Sunday, October 18, 2015

Death cannot speak

Another pause from the study of parables that we might examine a powerful explanation given by our Lord. Christ gives answer to the Sadducees in Matthew 22:29-32. The Sadducees were those who believed a man did not rise to life after death. They asked a question of Jesus about the resurrection – which, if you think about it, someone who does not believe in the resurrection should never bother to ask.




They believed the end was death, while resurrection, as bodied forth by Christ, was set toward the end of life. This opened the possibility of two resurrections, and indeed, the answer Christ gave addressed both a resurrection of life and a resurrection of death. Let us first explore the question, and then those who posed it.


A woman who had seven husbands in life would need to settle accounts in the afterlife. In other words, she could only legally belong to one if all of them were alive. We are all well aware of the legalisms spouted by Sadducees, Pharisees, and that particular ilk. The tempters of Christ were doctors of the law and purveyors of pedigree. They prided themselves on being well versed in even the smallest facet of the law. They would divide and divide again, and no fine point was ever too fine for additional review.


As to those clever ones who thought they had a fine point, they were not unlike their rivals the Pharisees. Both groups were nationalistic in that they drew their authority from the law which God had given to Moses – a law that was legally recorded through the very lineage of the Hebrew nation. It was a proven standard and seal that was shown in the national pedigree they inherited through their fathers: Abraham, Isaac and Jacob.


Aren't we all a bit legalistic? Aren't we all over-burdened with too many fine points? Even in our modern mindset we recognize the division between the letter of the law and the spirit of the law, but which do we lean the more toward? Our understanding is a rudimentary beast, born of personal prejudice and suckled on inopportune opinion. We take the parts we desire and jump to conclusions, clothing ourselves in the agreement with those of similar disposition, being equally prejudiced and opinionated.


Christ gave answer to the Sadducees, and to us alike. We do not know the scriptures, therefore our conclusions and fine points are erroneous. If we have not fully fathomed the what God has said to us, how can we fully comprehend the power at his disposal? If we have an incomplete understanding of the word of God, an understanding filtered by our own limited ambitions, then our understanding of God and what he is all about is also filtered.


Matthew 22:29, “Ye do err, not knowing the scriptures, nor the power of God.”

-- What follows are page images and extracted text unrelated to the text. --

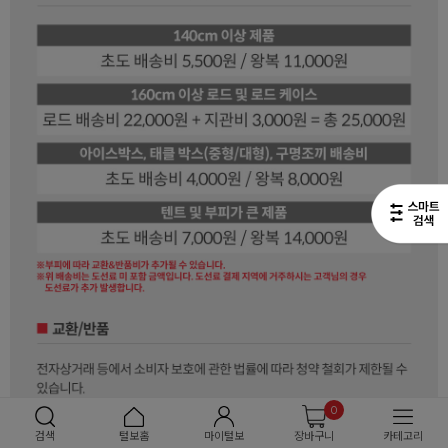
0
검색
털보홈
마이털보
장바구니
카테고리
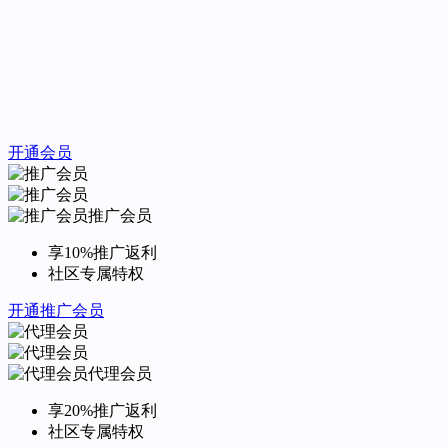
开通会员
推广会员
享10%推广返利
社区专属特权
开通推广会员
代理会员
享20%推广返利
社区专属特权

A cursory review of the scriptures will accomplish no more than a limited understanding of God. The statement Christ gave the Sadducees was a lead-in to his explanation of one of the two resurrections: the resurrection of life. When a man, or a woman, rises to life after their physical death – they are like the angels of God. They are like the angels! They . . . “are as the angels of God in heaven.” So – how are they angels of God in heaven? What degree of life and freedom are they permitted in heaven? Well – according to the son of God, and who better to know, they neither marry nor are given in marriage. This statement was given in response to our filtered understanding of the scriptures.


A filtered understanding will thus conclude that the resurrected, like the angels of God, are sexless or have no binding relationships. In fact, Christ only states that there is no marriage like our filtered understanding is used to. There is marriage in heaven, to be sure: it is the marriage of the son of God to the church. So then, we must inquire: who exactly is the church? The church, in answer to our own question, is the entire body of those who reach heaven. They are the ones that live on.

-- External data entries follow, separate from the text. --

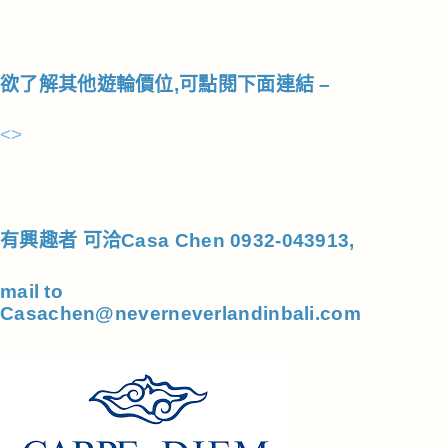
欲了解其他遊輪價位,可點閱下面連結 –
<>
有興趣者 可洽Casa Chen 0932-043913,
mail to
Casachen@neverneverlandinbali.com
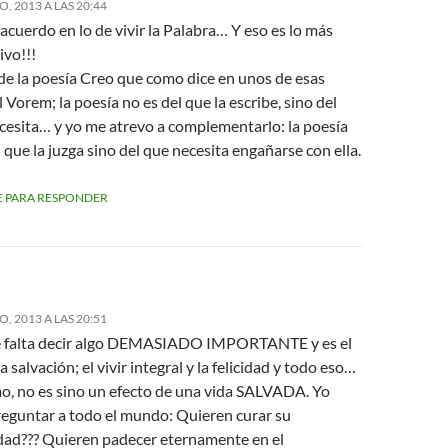
, 2013 A LAS 20:44
acuerdo en lo de vivir la Palabra… Y eso es lo más
ivo!!!
 de la poesía Creo que como dice en unos de esas
l Vorem; la poesía no es del que la escribe, sino del
ecesita… y yo me atrevo a complementarlo: la poesía
 que la juzga sino del que necesita engañarse con ella.
 PARA RESPONDER
, 2013 A LAS 20:51
 falta decir algo DEMASIADO IMPORTANTE y es el
a salvación; el vivir integral y la felicidad y todo eso…
mo, no es sino un efecto de una vida SALVADA. Yo
reguntar a todo el mundo: Quieren curar su
ad??? Quieren padecer eternamente en el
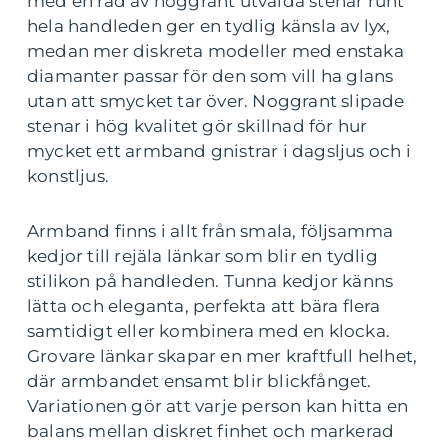
med en rad av noggrant utvalda stenar runt
hela handleden ger en tydlig känsla av lyx,
medan mer diskreta modeller med enstaka
diamanter passar för den som vill ha glans
utan att smycket tar över. Noggrant slipade
stenar i hög kvalitet gör skillnad för hur
mycket ett armband gnistrar i dagsljus och i
konstljus.
Armband finns i allt från smala, följsamma
kedjor till rejäla länkar som blir en tydlig
stilikon på handleden. Tunna kedjor känns
lätta och eleganta, perfekta att bära flera
samtidigt eller kombinera med en klocka.
Grovare länkar skapar en mer kraftfull helhet,
där armbandet ensamt blir blickfånget.
Variationen gör att varje person kan hitta en
balans mellan diskret finhet och markerad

Our misunderstanding of the scriptures is a monster of an obstacle. We not only know less of the power of God, but less of his true nature, and therefore, less of our own connection. We cannot assume that there are molecular bodies in heaven. They may be atomic. We cannot even be sure that there are bodies. We do after all speak of a spiritual plane. Perhaps all there is in the way of a body is a sense of personal identity. And what will that identity associate with?


Unlike the limited nationalistic view held by the Sadducees and Pharisees, a spiritual identity will associate with life. The Sadducees associated with Abraham, Issac and Jacob in a nationalistic and genealogical sense, all of whom had bodies that died. Christ turned that association against them with the very scriptures they were so well versed in.


Matthew 22:31-32, “Have ye not read that which was spoken unto you by God, saying, I am the God of Abraham, and the God of Issac, and the God of Jacob? God is not the God of the dead, but of the living.”



If the Hebrews found their continuance in their Patriarchs, and their fathers lived on in and through them, then how could those who rejected resurrection lay claim to them? The reference to scripture was a jab in the soft underbelly of non-believers and well deserved. If you do not believe in the resurrection, do you even get to talk about it? If you do not believe in God, do you even merit an opinion? I think not. Life is for the living: to be lived, embraced, and discussed by the living only. Death cannot speak.